3. Predict future output:

def GeneratePrediction(observed_output, e, P, Q):
    # For each candidate point reconstructed from observed output:
    for (x, y) in FindPointOnCurve(observed_output):
        # Multiply by e (the secret) to recover internal state candidate
        r_candidate = (e * Point(x, y)).x
        # Use this candidate state to predict next outputs
        predicted = (r_candidate * Q).x & ((1 << 240) - 1)
        yield predicted

The Numbers

On a home computer, the full brute-force search over the 65,536 candidate x-values and the subsequent elliptic curve multiplications complete in approximately two minutes, recovering 28 bytes of the next output with certainty.
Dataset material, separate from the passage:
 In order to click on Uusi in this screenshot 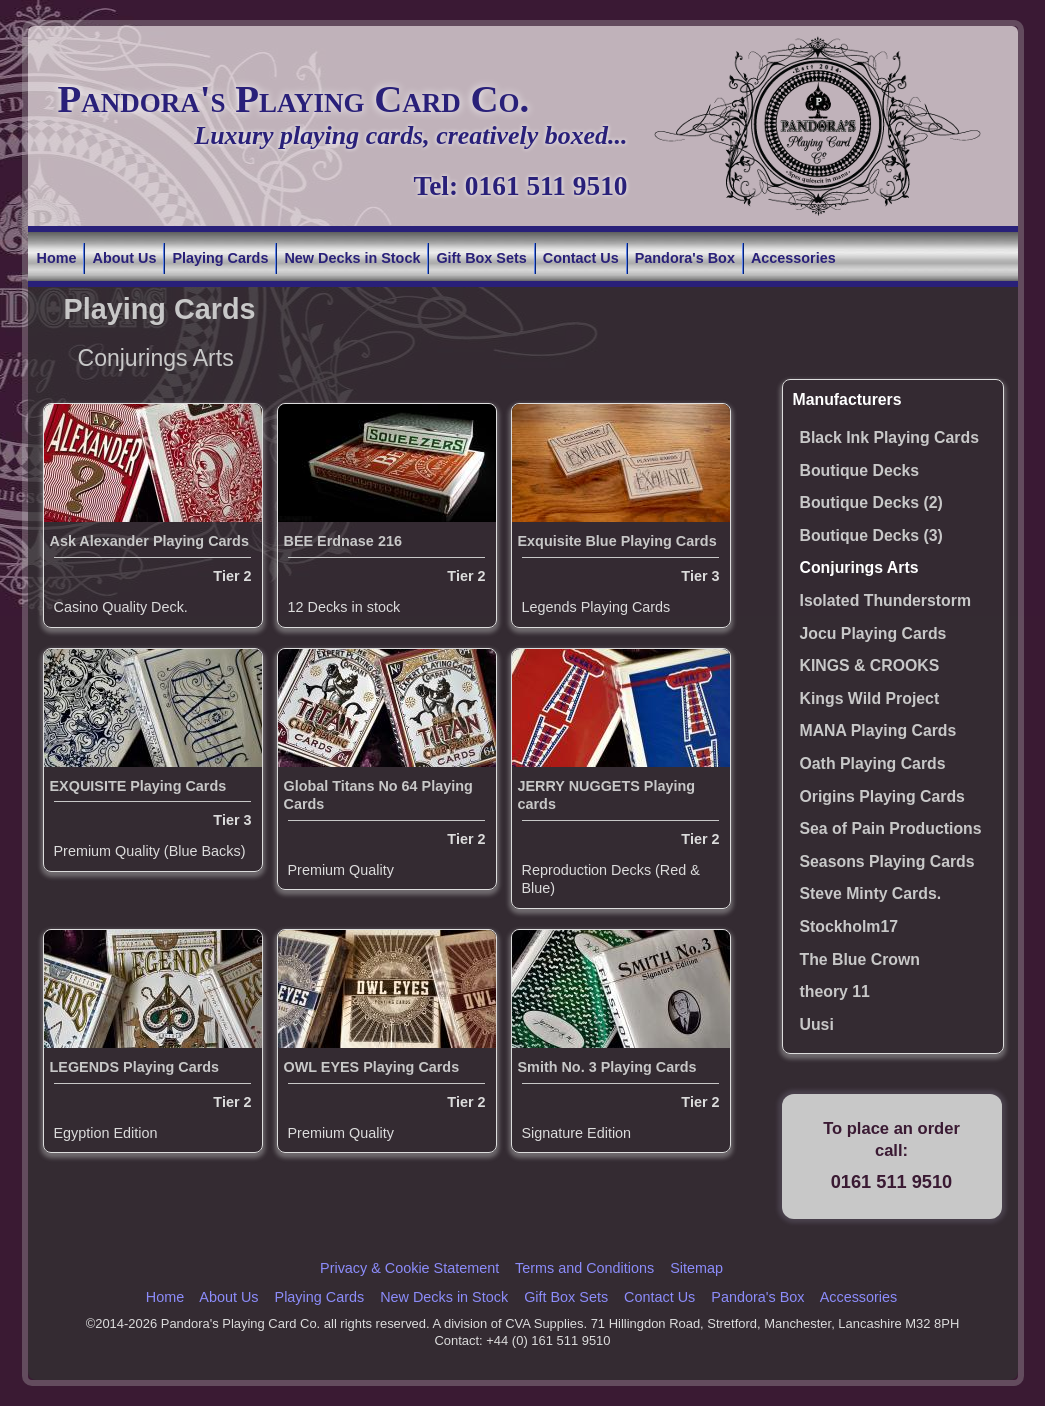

The NSA, operating DoD-class supercomputing infrastructure, could run this against captured SSL handshakes in real time at scale — against the entire internet's encrypted traffic.

Timeline of Events

2006: NIST publishes SP 800-90 including Dual EC DRBG
2007: Shumow & Ferguson present backdoor mechanism at CRYPTO
2007–2013: RSA Security ships Dual EC DRBG as the default generator in its BSAFE library (later reporting it received $10 million from NSA to do so)
2013: Snowden documents confirm the backdoor was intentional
2014: NIST withdraws Dual EC DRBG from its recommendations

The episode demonstrated something uncomfortable: the trust infrastructure of internet cryptography — the standards bodies, the reference implementations, the certified libraries — can be subverted at the mathematical level in ways that are technically detectable but practically invisible for years. The equation was secret. The secret was the equation.